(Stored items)
===

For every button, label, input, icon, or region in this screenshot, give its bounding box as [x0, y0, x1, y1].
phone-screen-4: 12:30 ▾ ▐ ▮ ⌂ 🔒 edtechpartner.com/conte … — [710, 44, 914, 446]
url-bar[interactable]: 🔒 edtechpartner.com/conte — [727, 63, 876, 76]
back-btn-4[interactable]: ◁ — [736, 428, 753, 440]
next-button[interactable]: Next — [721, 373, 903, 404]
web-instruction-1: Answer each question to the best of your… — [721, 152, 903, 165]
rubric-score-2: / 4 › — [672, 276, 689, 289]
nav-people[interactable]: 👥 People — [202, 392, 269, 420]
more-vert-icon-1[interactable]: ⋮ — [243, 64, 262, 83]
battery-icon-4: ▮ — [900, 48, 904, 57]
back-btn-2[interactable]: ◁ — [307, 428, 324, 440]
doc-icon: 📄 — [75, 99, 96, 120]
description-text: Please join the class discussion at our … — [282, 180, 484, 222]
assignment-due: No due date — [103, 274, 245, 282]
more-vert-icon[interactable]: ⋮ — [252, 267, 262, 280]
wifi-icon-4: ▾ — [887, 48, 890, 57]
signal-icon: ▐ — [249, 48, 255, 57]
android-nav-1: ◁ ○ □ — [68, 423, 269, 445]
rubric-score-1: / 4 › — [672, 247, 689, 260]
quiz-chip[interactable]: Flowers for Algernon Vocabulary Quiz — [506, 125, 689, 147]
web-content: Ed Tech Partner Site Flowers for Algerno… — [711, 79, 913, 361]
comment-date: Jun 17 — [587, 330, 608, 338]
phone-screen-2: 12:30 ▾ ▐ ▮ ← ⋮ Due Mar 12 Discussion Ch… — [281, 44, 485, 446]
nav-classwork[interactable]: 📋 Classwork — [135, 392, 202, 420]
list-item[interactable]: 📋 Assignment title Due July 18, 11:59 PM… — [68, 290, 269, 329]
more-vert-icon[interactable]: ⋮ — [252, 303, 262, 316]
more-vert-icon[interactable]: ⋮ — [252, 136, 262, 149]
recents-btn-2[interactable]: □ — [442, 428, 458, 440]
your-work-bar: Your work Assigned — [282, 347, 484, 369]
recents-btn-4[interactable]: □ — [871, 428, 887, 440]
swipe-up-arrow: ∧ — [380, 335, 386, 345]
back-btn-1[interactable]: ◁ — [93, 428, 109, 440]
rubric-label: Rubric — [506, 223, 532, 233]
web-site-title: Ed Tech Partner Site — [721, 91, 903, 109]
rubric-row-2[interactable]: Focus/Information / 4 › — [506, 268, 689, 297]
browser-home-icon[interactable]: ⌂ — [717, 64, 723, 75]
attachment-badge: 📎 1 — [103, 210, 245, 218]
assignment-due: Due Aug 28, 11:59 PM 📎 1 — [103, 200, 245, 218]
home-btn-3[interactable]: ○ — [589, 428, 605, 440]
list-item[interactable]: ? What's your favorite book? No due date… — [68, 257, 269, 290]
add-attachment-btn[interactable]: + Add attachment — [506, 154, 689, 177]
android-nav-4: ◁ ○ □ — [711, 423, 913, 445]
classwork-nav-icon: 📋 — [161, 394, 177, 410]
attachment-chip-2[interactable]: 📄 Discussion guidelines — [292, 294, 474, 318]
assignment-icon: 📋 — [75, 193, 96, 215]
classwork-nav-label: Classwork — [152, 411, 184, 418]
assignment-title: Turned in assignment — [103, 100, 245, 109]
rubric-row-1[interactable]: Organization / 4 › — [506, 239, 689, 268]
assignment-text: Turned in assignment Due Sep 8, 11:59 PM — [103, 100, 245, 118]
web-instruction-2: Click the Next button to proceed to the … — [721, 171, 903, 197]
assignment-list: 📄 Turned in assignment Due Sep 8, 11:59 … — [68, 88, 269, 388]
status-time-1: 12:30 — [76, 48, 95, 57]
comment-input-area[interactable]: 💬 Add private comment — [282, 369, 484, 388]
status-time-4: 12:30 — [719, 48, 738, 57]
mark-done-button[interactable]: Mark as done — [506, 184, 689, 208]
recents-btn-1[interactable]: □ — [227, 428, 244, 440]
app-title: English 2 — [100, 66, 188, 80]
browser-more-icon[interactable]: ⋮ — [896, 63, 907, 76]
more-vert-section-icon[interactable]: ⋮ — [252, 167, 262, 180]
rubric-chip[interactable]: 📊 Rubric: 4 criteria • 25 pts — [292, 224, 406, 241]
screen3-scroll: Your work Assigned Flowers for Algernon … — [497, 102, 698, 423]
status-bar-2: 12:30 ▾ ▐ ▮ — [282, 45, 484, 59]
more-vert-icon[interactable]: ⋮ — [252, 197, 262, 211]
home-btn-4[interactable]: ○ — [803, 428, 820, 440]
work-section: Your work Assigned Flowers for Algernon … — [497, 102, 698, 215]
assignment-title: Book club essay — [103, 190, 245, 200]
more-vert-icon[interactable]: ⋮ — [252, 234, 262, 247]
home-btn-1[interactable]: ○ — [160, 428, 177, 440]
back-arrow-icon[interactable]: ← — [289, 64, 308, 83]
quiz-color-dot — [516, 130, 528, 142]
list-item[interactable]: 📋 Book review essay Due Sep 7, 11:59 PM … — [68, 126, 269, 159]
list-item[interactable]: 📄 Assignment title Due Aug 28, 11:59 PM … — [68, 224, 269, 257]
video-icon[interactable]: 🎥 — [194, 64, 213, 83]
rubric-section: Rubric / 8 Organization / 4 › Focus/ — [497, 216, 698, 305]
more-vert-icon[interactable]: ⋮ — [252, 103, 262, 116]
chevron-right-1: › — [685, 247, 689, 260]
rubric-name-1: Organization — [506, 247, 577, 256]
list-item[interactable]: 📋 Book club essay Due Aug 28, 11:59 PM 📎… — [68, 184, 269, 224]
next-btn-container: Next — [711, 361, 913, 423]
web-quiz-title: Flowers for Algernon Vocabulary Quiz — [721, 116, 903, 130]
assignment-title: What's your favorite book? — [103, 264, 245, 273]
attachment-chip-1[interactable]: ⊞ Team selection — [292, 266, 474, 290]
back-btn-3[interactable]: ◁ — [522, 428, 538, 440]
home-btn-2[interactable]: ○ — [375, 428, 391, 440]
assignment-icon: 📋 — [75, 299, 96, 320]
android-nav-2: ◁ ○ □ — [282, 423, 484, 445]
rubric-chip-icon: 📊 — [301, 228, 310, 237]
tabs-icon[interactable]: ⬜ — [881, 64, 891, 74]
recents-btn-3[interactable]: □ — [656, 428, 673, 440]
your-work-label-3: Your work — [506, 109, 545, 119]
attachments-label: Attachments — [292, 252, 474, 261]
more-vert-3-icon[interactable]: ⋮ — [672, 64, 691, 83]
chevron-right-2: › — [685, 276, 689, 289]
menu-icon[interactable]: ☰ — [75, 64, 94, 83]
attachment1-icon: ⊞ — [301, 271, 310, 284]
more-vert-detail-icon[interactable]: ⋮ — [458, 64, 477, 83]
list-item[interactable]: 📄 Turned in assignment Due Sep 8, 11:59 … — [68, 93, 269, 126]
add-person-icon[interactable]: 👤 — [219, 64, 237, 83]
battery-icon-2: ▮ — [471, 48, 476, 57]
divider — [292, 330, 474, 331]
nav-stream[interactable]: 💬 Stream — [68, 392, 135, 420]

===

ABOUT THIS EXERCISE -
Each record above should be transcribed exactly.

ANSWER TO THE PROBLEM -
For every button, label, input, icon, or region in this screenshot, give its bounding box as [x0, y0, x1, y1].
phone-screen-4: 12:30 ▾ ▐ ▮ ⌂ 🔒 edtechpartner.com/conte … — [710, 44, 914, 446]
url-bar[interactable]: 🔒 edtechpartner.com/conte — [727, 63, 876, 76]
back-btn-4[interactable]: ◁ — [736, 428, 753, 440]
next-button[interactable]: Next — [721, 373, 903, 404]
web-instruction-1: Answer each question to the best of your… — [721, 152, 903, 165]
rubric-score-2: / 4 › — [672, 276, 689, 289]
nav-people[interactable]: 👥 People — [202, 392, 269, 420]
more-vert-icon-1[interactable]: ⋮ — [243, 64, 262, 83]
battery-icon-4: ▮ — [900, 48, 904, 57]
back-btn-2[interactable]: ◁ — [307, 428, 324, 440]
doc-icon: 📄 — [75, 99, 96, 120]
description-text: Please join the class discussion at our … — [282, 180, 484, 222]
assignment-due: No due date — [103, 274, 245, 282]
more-vert-icon[interactable]: ⋮ — [252, 267, 262, 280]
wifi-icon-4: ▾ — [887, 48, 890, 57]
signal-icon: ▐ — [249, 48, 255, 57]
android-nav-1: ◁ ○ □ — [68, 423, 269, 445]
rubric-score-1: / 4 › — [672, 247, 689, 260]
quiz-chip[interactable]: Flowers for Algernon Vocabulary Quiz — [506, 125, 689, 147]
web-content: Ed Tech Partner Site Flowers for Algerno… — [711, 79, 913, 361]
comment-date: Jun 17 — [587, 330, 608, 338]
phone-screen-2: 12:30 ▾ ▐ ▮ ← ⋮ Due Mar 12 Discussion Ch… — [281, 44, 485, 446]
nav-classwork[interactable]: 📋 Classwork — [135, 392, 202, 420]
list-item[interactable]: 📋 Assignment title Due July 18, 11:59 PM… — [68, 290, 269, 329]
more-vert-icon[interactable]: ⋮ — [252, 303, 262, 316]
more-vert-icon[interactable]: ⋮ — [252, 136, 262, 149]
recents-btn-2[interactable]: □ — [442, 428, 458, 440]
your-work-bar: Your work Assigned — [282, 347, 484, 369]
recents-btn-4[interactable]: □ — [871, 428, 887, 440]
swipe-up-arrow: ∧ — [380, 335, 386, 345]
back-btn-1[interactable]: ◁ — [93, 428, 109, 440]
rubric-label: Rubric — [506, 223, 532, 233]
web-site-title: Ed Tech Partner Site — [721, 91, 903, 109]
rubric-row-2[interactable]: Focus/Information / 4 › — [506, 268, 689, 297]
browser-home-icon[interactable]: ⌂ — [717, 64, 723, 75]
attachment-badge: 📎 1 — [103, 210, 245, 218]
assignment-due: Due Aug 28, 11:59 PM 📎 1 — [103, 200, 245, 218]
home-btn-3[interactable]: ○ — [589, 428, 605, 440]
list-item[interactable]: ? What's your favorite book? No due date… — [68, 257, 269, 290]
add-attachment-btn[interactable]: + Add attachment — [506, 154, 689, 177]
android-nav-4: ◁ ○ □ — [711, 423, 913, 445]
classwork-nav-icon: 📋 — [161, 394, 177, 410]
attachment-chip-2[interactable]: 📄 Discussion guidelines — [292, 294, 474, 318]
assignment-icon: 📋 — [75, 193, 96, 215]
classwork-nav-label: Classwork — [152, 411, 184, 418]
assignment-title: Turned in assignment — [103, 100, 245, 109]
rubric-row-1[interactable]: Organization / 4 › — [506, 239, 689, 268]
assignment-text: Turned in assignment Due Sep 8, 11:59 PM — [103, 100, 245, 118]
web-instruction-2: Click the Next button to proceed to the … — [721, 171, 903, 197]
assignment-list: 📄 Turned in assignment Due Sep 8, 11:59 … — [68, 88, 269, 388]
status-time-1: 12:30 — [76, 48, 95, 57]
comment-input-area[interactable]: 💬 Add private comment — [282, 369, 484, 388]
status-time-4: 12:30 — [719, 48, 738, 57]
mark-done-button[interactable]: Mark as done — [506, 184, 689, 208]
recents-btn-1[interactable]: □ — [227, 428, 244, 440]
app-title: English 2 — [100, 66, 188, 80]
browser-more-icon[interactable]: ⋮ — [896, 63, 907, 76]
more-vert-section-icon[interactable]: ⋮ — [252, 167, 262, 180]
rubric-chip[interactable]: 📊 Rubric: 4 criteria • 25 pts — [292, 224, 406, 241]
screen3-scroll: Your work Assigned Flowers for Algernon … — [497, 102, 698, 423]
status-bar-2: 12:30 ▾ ▐ ▮ — [282, 45, 484, 59]
more-vert-icon[interactable]: ⋮ — [252, 197, 262, 211]
home-btn-4[interactable]: ○ — [803, 428, 820, 440]
work-section: Your work Assigned Flowers for Algernon … — [497, 102, 698, 215]
assignment-title: Book club essay — [103, 190, 245, 200]
more-vert-icon[interactable]: ⋮ — [252, 234, 262, 247]
home-btn-1[interactable]: ○ — [160, 428, 177, 440]
back-arrow-icon[interactable]: ← — [289, 64, 308, 83]
quiz-color-dot — [516, 130, 528, 142]
list-item[interactable]: 📋 Book review essay Due Sep 7, 11:59 PM … — [68, 126, 269, 159]
list-item[interactable]: 📄 Assignment title Due Aug 28, 11:59 PM … — [68, 224, 269, 257]
video-icon[interactable]: 🎥 — [194, 64, 213, 83]
rubric-section: Rubric / 8 Organization / 4 › Focus/ — [497, 216, 698, 305]
more-vert-icon[interactable]: ⋮ — [252, 103, 262, 116]
chevron-right-1: › — [685, 247, 689, 260]
rubric-name-1: Organization — [506, 247, 577, 256]
list-item[interactable]: 📋 Book club essay Due Aug 28, 11:59 PM 📎… — [68, 184, 269, 224]
next-btn-container: Next — [711, 361, 913, 423]
web-quiz-title: Flowers for Algernon Vocabulary Quiz — [721, 116, 903, 130]
assignment-title: What's your favorite book? — [103, 264, 245, 273]
attachment-chip-1[interactable]: ⊞ Team selection — [292, 266, 474, 290]
back-btn-3[interactable]: ◁ — [522, 428, 538, 440]
home-btn-2[interactable]: ○ — [375, 428, 391, 440]
assignment-icon: 📋 — [75, 299, 96, 320]
android-nav-2: ◁ ○ □ — [282, 423, 484, 445]
rubric-chip-icon: 📊 — [301, 228, 310, 237]
tabs-icon[interactable]: ⬜ — [881, 64, 891, 74]
recents-btn-3[interactable]: □ — [656, 428, 673, 440]
your-work-label-3: Your work — [506, 109, 545, 119]
attachments-label: Attachments — [292, 252, 474, 261]
more-vert-3-icon[interactable]: ⋮ — [672, 64, 691, 83]
chevron-right-2: › — [685, 276, 689, 289]
menu-icon[interactable]: ☰ — [75, 64, 94, 83]
attachment1-icon: ⊞ — [301, 271, 310, 284]
more-vert-detail-icon[interactable]: ⋮ — [458, 64, 477, 83]
list-item[interactable]: 📄 Turned in assignment Due Sep 8, 11:59 … — [68, 93, 269, 126]
add-person-icon[interactable]: 👤 — [219, 64, 237, 83]
battery-icon-2: ▮ — [471, 48, 476, 57]
divider — [292, 330, 474, 331]
nav-stream[interactable]: 💬 Stream — [68, 392, 135, 420]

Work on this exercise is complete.